Provided records —

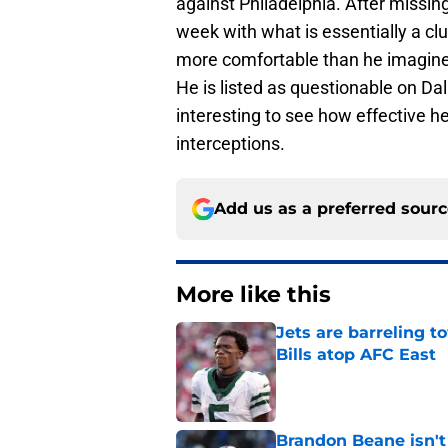
against Philadelphia. After missin
week with what is essentially a clu
more comfortable than he imagine i
He is listed as questionable on Dalla
interesting to see how effective he
interceptions.
Add us as a preferred sour
More like this
Jets are barreling t
Bills atop AFC East
Published by on Invalid Dat
Brandon Beane isn't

Exercise brief —
Leave the pictures out and output the rest of the listing exactly.

Your solution —
against Philadelphia. After missin
week with what is essentially a clu
more comfortable than he imagine i
He is listed as questionable on Dalla
interesting to see how effective he
interceptions.
Add us as a preferred sour
More like this
Jets are barreling t
Bills atop AFC East
Published by on Invalid Dat
Brandon Beane isn't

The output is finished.